About this task |
Give the lines below again exactly, starting with the line that holds "Home (40, 122)" and going on through the line that holds "Find a Dealer (294, 857)".

Provided information |

____

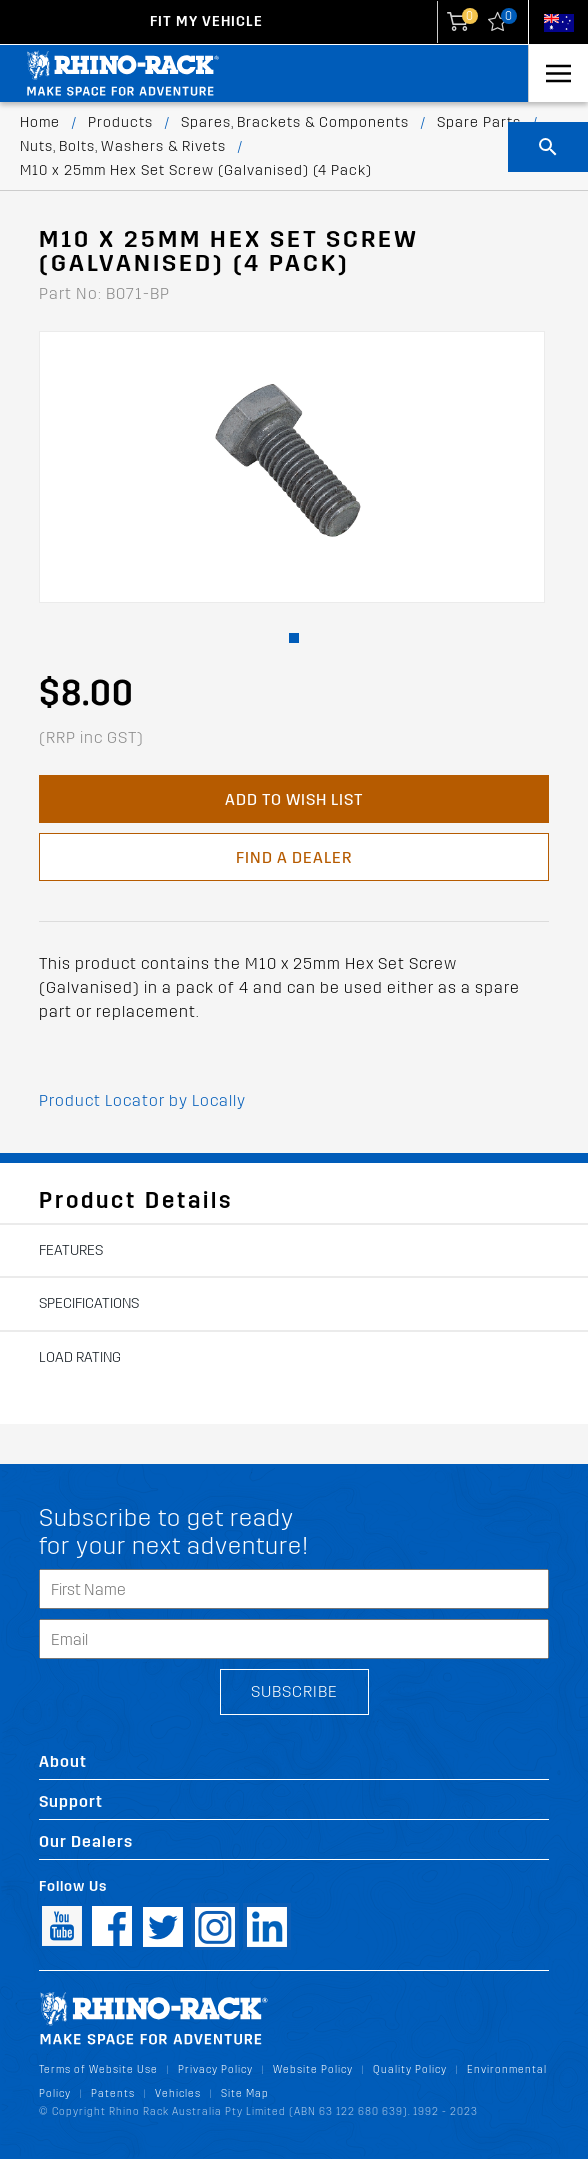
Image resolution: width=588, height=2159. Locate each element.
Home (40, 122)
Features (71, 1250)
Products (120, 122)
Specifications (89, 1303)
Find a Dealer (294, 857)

____

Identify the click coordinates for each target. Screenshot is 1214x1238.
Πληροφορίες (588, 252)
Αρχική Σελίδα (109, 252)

____

Problem solution |
Home (40, 122)
Features (71, 1250)
Products (120, 122)
Specifications (89, 1303)
Find a Dealer (294, 857)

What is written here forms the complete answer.